TO DO. Please output every entry below exactly as written, leaving out any pictures.

INPUT FOR THIS TASK.
* * *

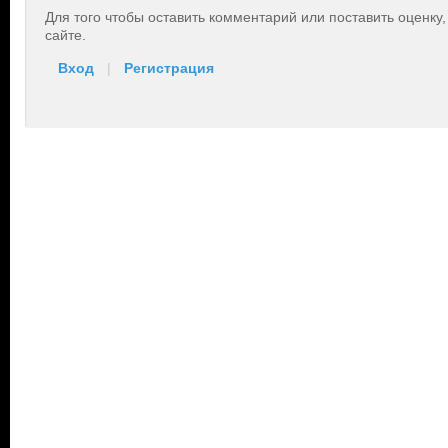
Для того чтобы оставить комментарий или поставить оценку
сайте.
Вход
|
Регистрация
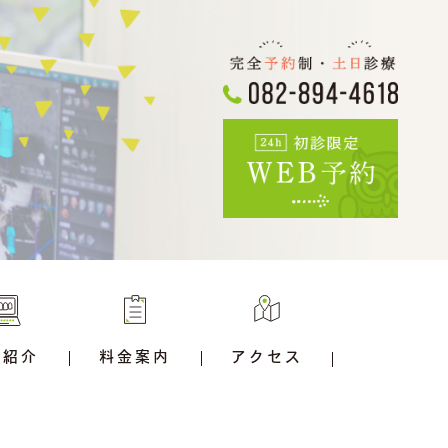
備紹介
料金案内
アクセス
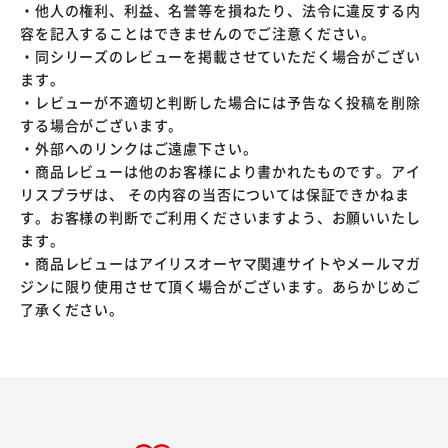
・他人の権利、利益、名誉等を損ねたり、法令に違反する内
容を記入することはできませんのでご注意ください。
・同シリーズのレビューを掲載させていただく場合がござい
ます。
・レビューが不適切と判断した場合には予告なく投稿を削除
する場合がございます。
・外部へのリンクはご遠慮下さい。
・商品レビューは他のお客様により書かれたものです。アイ
リスプラザは、 その内容の当否については保証できかねま
す。お客様の判断でご利用くださいますよう、お願いいたし
ます。
・商品レビューはアイリスオーヤマ関連サイトやメールマガ
ジンに限り使用させて頂く場合がございます。あらかじめご
了承ください。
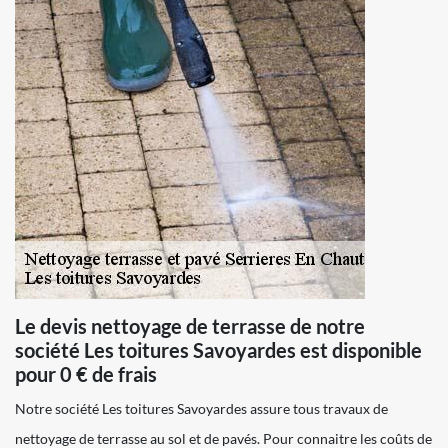
Le devis nettoyage de terrasse de notre
société Les toitures Savoyardes est disponible
pour 0 € de frais
Notre société Les toitures Savoyardes assure tous travaux de
nettoyage de terrasse au sol et de pavés. Pour connaitre les coûts de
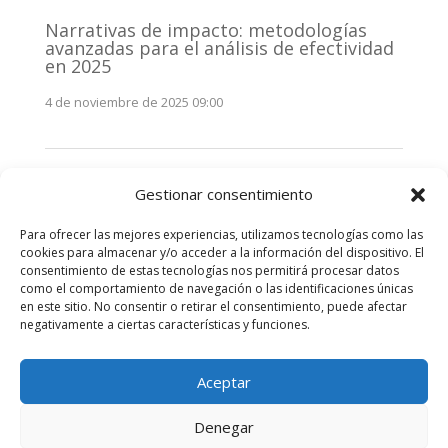
Narrativas de impacto: metodologías
avanzadas para el análisis de efectividad
en 2025
4 de noviembre de 2025 09:00
Monitorización estratégica de
Gestionar consentimiento
stakeholders en 2025: La clave de la
efectividad comunicativa
Para ofrecer las mejores experiencias, utilizamos tecnologías como las
3 de noviembre de 2025 09:00
cookies para almacenar y/o acceder a la información del dispositivo. El
consentimiento de estas tecnologías nos permitirá procesar datos
como el comportamiento de navegación o las identificaciones únicas
Comentarios recientes
en este sitio. No consentir o retirar el consentimiento, puede afectar
negativamente a ciertas características y funciones.
No hay comentarios que mostrar.
Aceptar
Denegar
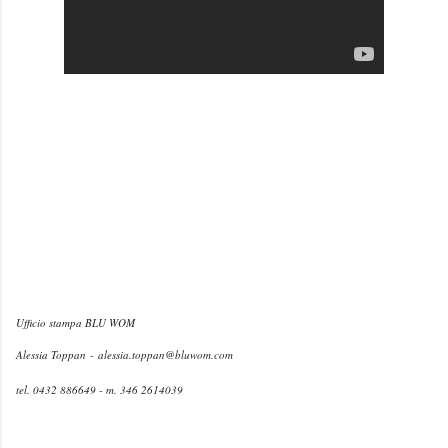
Ufficio stampa BLU WOM
Alessia Toppan -
alessia.toppan@bluwom.com
tel. 0432 886649 - m. 346 2614039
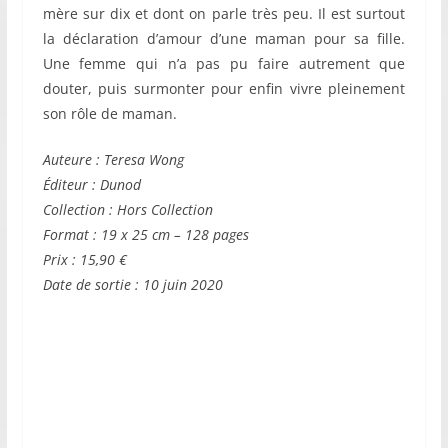
mère sur dix et dont on parle très peu. Il est surtout
la déclaration d’amour d’une maman pour sa fille.
Une femme qui n’a pas pu faire autrement que
douter, puis surmonter pour enfin vivre pleinement
son rôle de maman.
Auteure : Teresa Wong
Éditeur : Dunod
Collection : Hors Collection
Format : 19 x 25 cm – 128 pages
Prix : 15,90 €
Date de sortie : 10 juin 2020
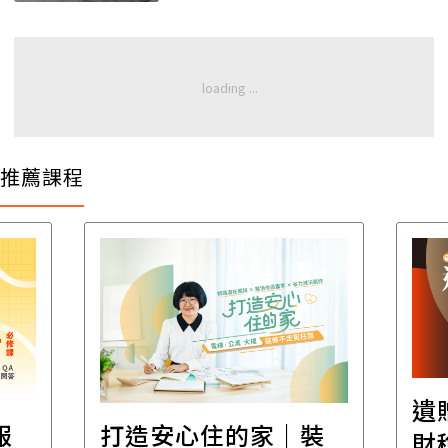
推薦課程
遺
報
打造安心住的家｜裝
財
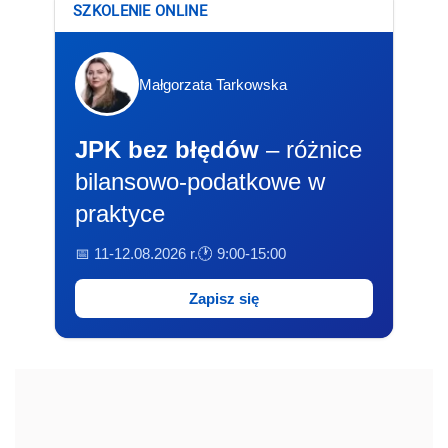
SZKOLENIE ONLINE
Małgorzata Tarkowska
JPK bez błędów
– różnice
bilansowo-podatkowe w
praktyce
📅 11-12.08.2026 r.
🕐 9:00-15:00
Zapisz się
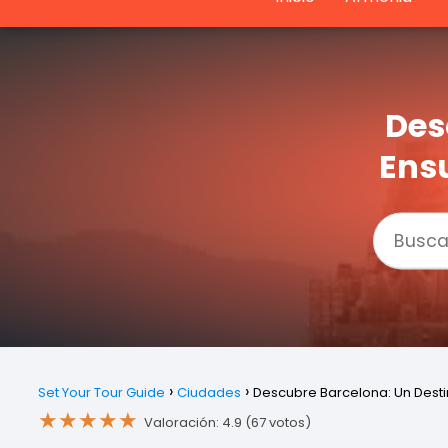
Des
Ens
Set Your Tour Guide
Ciudades
Descubre Barcelona: Un Dest
★
★
★
★
★
Valoración: 4.9 (67 votos)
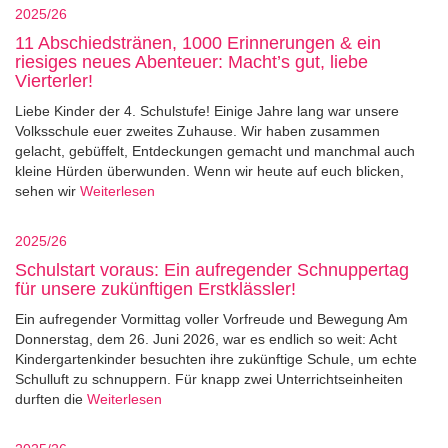
2025/26
11 Abschiedstränen, 1000 Erinnerungen & ein
riesiges neues Abenteuer: Macht’s gut, liebe
Vierterler!
Liebe Kinder der 4. Schulstufe! Einige Jahre lang war unsere
Volksschule euer zweites Zuhause. Wir haben zusammen
gelacht, gebüffelt, Entdeckungen gemacht und manchmal auch
kleine Hürden überwunden. Wenn wir heute auf euch blicken,
sehen wir
Weiterlesen
2025/26
Schulstart voraus: Ein aufregender Schnuppertag
für unsere zukünftigen Erstklässler!
Ein aufregender Vormittag voller Vorfreude und Bewegung Am
Donnerstag, dem 26. Juni 2026, war es endlich so weit: Acht
Kindergartenkinder besuchten ihre zukünftige Schule, um echte
Schulluft zu schnuppern. Für knapp zwei Unterrichtseinheiten
durften die
Weiterlesen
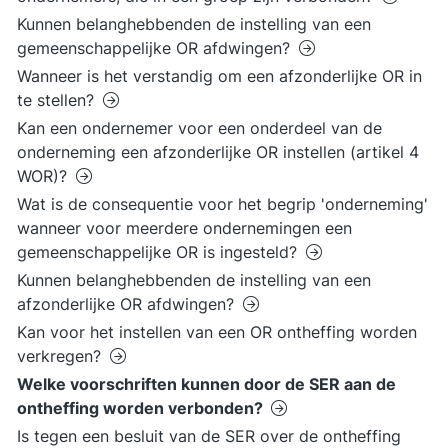
Kunnen belanghebbenden de instelling van een
gemeenschappelijke OR afdwingen?
Wanneer is het verstandig om een afzonderlijke OR in
te stellen?
Kan een ondernemer voor een onderdeel van de
onderneming een afzonderlijke OR instellen (artikel 4
WOR)?
Wat is de consequentie voor het begrip 'onderneming'
wanneer voor meerdere ondernemingen een
gemeenschappelijke OR is ingesteld?
Kunnen belanghebbenden de instelling van een
afzonderlijke OR afdwingen?
Kan voor het instellen van een OR ontheffing worden
verkregen?
Welke voorschriften kunnen door de SER aan de
ontheffing worden verbonden?
Is tegen een besluit van de SER over de ontheffing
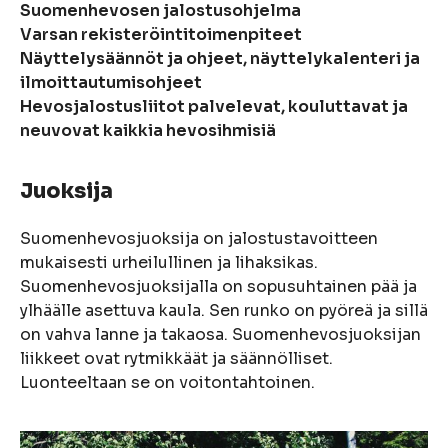
Suomenhevosen jalostusohjelma
Varsan rekisteröintitoimenpiteet
Näyttelysäännöt ja ohjeet, näyttelykalenteri ja
ilmoittautumisohjeet
Hevosjalostusliitot palvelevat, kouluttavat ja
neuvovat kaikkia hevosihmisiä
Juoksija
Suomenhevosjuoksija on jalostustavoitteen
mukaisesti urheilullinen ja lihaksikas.
Suomenhevosjuoksijalla on sopusuhtainen pää ja
ylhäälle asettuva kaula. Sen runko on pyöreä ja sillä
on vahva lanne ja takaosa. Suomenhevosjuoksijan
liikkeet ovat rytmikkäät ja säännölliset.
Luonteeltaan se on voitontahtoinen.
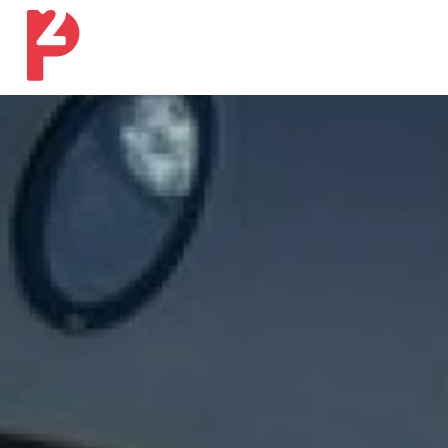
Ons werk
Onze expertises
Ons verhaal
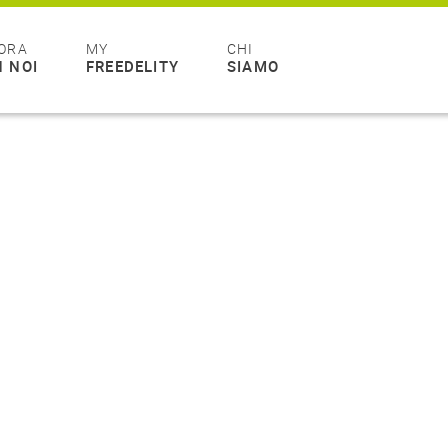
ORA
MY
CHI
 NOI
FREEDELITY
SIAMO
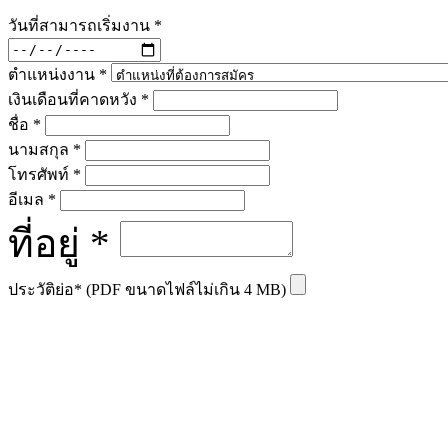
วันที่สามารถเริ่มงาน
*
ตำแหน่งงาน
*
เงินเดือนที่คาดหวัง
*
ชื่อ
*
นามสกุล
*
โทรศัพท์
*
อีเมล
*
ที่อยู่
*
ประวัติย่อ* (PDF ขนาดไฟล์ไม่เกิน 4 MB)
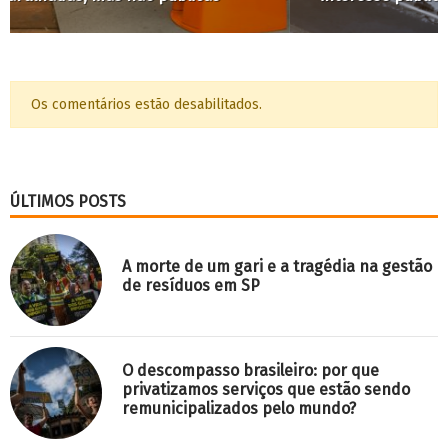
Os comentários estão desabilitados.
ÚLTIMOS POSTS
A morte de um gari e a tragédia na gestão
de resíduos em SP
O descompasso brasileiro: por que
privatizamos serviços que estão sendo
remunicipalizados pelo mundo?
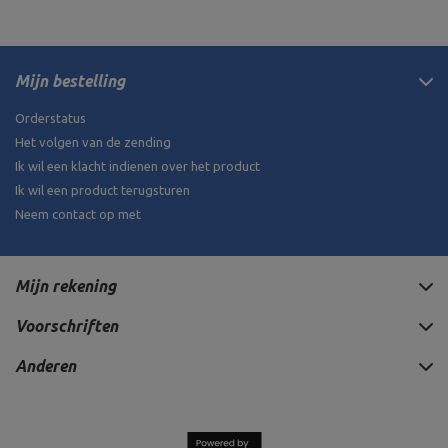
Mijn bestelling
Orderstatus
Het volgen van de zending
Ik wil een klacht indienen over het product
Ik wil een product terugsturen
Neem contact op met
Mijn rekening
Voorschriften
Anderen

* * *

SOLUTION FOR THIS TASK.
Для того чтобы оставить комментарий или поставить оценку
сайте.
Вход
|
Регистрация
備紹介
料金案内
アクセス
・他人の権利、利益、名誉等を損ねたり、法令に違反する内
容を記入することはできませんのでご注意ください。
・同シリーズのレビューを掲載させていただく場合がござい
ます。
・レビューが不適切と判断した場合には予告なく投稿を削除
する場合がございます。
・外部へのリンクはご遠慮下さい。
・商品レビューは他のお客様により書かれたものです。アイ
リスプラザは、 その内容の当否については保証できかねま
す。お客様の判断でご利用くださいますよう、お願いいたし
ます。
・商品レビューはアイリスオーヤマ関連サイトやメールマガ
ジンに限り使用させて頂く場合がございます。あらかじめご
了承ください。
Le devis nettoyage de terrasse de notre
société Les toitures Savoyardes est disponible
pour 0 € de frais
Notre société Les toitures Savoyardes assure tous travaux de
nettoyage de terrasse au sol et de pavés. Pour connaitre les coûts de
Narrativas de impacto: metodologías
avanzadas para el análisis de efectividad
en 2025
4 de noviembre de 2025 09:00
Monitorización estratégica de
Gestionar consentimiento
stakeholders en 2025: La clave de la
efectividad comunicativa
Para ofrecer las mejores experiencias, utilizamos tecnologías como las
3 de noviembre de 2025 09:00
cookies para almacenar y/o acceder a la información del dispositivo. El
consentimiento de estas tecnologías nos permitirá procesar datos
como el comportamiento de navegación o las identificaciones únicas
Comentarios recientes
en este sitio. No consentir o retirar el consentimiento, puede afectar
negativamente a ciertas características y funciones.
No hay comentarios que mostrar.
Aceptar
Denegar
Ufficio stampa BLU WOM
Alessia Toppan -
alessia.toppan@bluwom.com
tel. 0432 886649 - m. 346 2614039
mère sur dix et dont on parle très peu. Il est surtout
la déclaration d’amour d’une maman pour sa fille.
Une femme qui n’a pas pu faire autrement que
douter, puis surmonter pour enfin vivre pleinement
son rôle de maman.
Auteure : Teresa Wong
Éditeur : Dunod
Collection : Hors Collection
Format : 19 x 25 cm – 128 pages
Prix : 15,90 €
Date de sortie : 10 juin 2020
推薦課程
遺
報
打造安心住的家｜裝
財
SZKOLENIE ONLINE
Małgorzata Tarkowska
JPK bez błędów
– różnice
bilansowo-podatkowe w
praktyce
📅 11-12.08.2026 r.
🕐 9:00-15:00
Zapisz się
Des
Ens
Set Your Tour Guide
Ciudades
Descubre Barcelona: Un Dest
★
★
★
★
★
Valoración: 4.9 (67 votos)
2025/26
11 Abschiedstränen, 1000 Erinnerungen & ein
riesiges neues Abenteuer: Macht’s gut, liebe
Vierterler!
Liebe Kinder der 4. Schulstufe! Einige Jahre lang war unsere
Volksschule euer zweites Zuhause. Wir haben zusammen
gelacht, gebüffelt, Entdeckungen gemacht und manchmal auch
kleine Hürden überwunden. Wenn wir heute auf euch blicken,
sehen wir
Weiterlesen
2025/26
Schulstart voraus: Ein aufregender Schnuppertag
für unsere zukünftigen Erstklässler!
Ein aufregender Vormittag voller Vorfreude und Bewegung Am
Donnerstag, dem 26. Juni 2026, war es endlich so weit: Acht
Kindergartenkinder besuchten ihre zukünftige Schule, um echte
Schulluft zu schnuppern. Für knapp zwei Unterrichtseinheiten
durften die
Weiterlesen
Kunnen belanghebbenden de instelling van een
gemeenschappelijke OR afdwingen?
Wanneer is het verstandig om een afzonderlijke OR in
te stellen?
Kan een ondernemer voor een onderdeel van de
onderneming een afzonderlijke OR instellen (artikel 4
WOR)?
Wat is de consequentie voor het begrip 'onderneming'
wanneer voor meerdere ondernemingen een
gemeenschappelijke OR is ingesteld?
Kunnen belanghebbenden de instelling van een
afzonderlijke OR afdwingen?
Kan voor het instellen van een OR ontheffing worden
verkregen?
Welke voorschriften kunnen door de SER aan de
ontheffing worden verbonden?
Is tegen een besluit van de SER over de ontheffing
Suomenhevosen jalostusohjelma
Varsan rekisteröintitoimenpiteet
Näyttelysäännöt ja ohjeet, näyttelykalenteri ja
ilmoittautumisohjeet
Hevosjalostusliitot palvelevat, kouluttavat ja
neuvovat kaikkia hevosihmisiä
Juoksija
Suomenhevosjuoksija on jalostustavoitteen
mukaisesti urheilullinen ja lihaksikas.
Suomenhevosjuoksijalla on sopusuhtainen pää ja
ylhäälle asettuva kaula. Sen runko on pyöreä ja sillä
on vahva lanne ja takaosa. Suomenhevosjuoksijan
liikkeet ovat rytmikkäät ja säännölliset.
Luonteeltaan se on voitontahtoinen.
Ons werk
Onze expertises
Ons verhaal
ORA
MY
CHI
 NOI
FREEDELITY
SIAMO
วันที่สามารถเริ่มงาน
*
ตำแหน่งงาน
*
เงินเดือนที่คาดหวัง
*
ชื่อ
*
นามสกุล
*
โทรศัพท์
*
อีเมล
*
ที่อยู่
*
ประวัติย่อ* (PDF ขนาดไฟล์ไม่เกิน 4 MB)
Os comentários estão desabilitados.
ÚLTIMOS POSTS
A morte de um gari e a tragédia na gestão
de resíduos em SP
O descompasso brasileiro: por que
privatizamos serviços que estão sendo
remunicipalizados pelo mundo?
Mijn bestelling
Orderstatus
Het volgen van de zending
Ik wil een klacht indienen over het product
Ik wil een product terugsturen
Neem contact op met
Mijn rekening
Voorschriften
Anderen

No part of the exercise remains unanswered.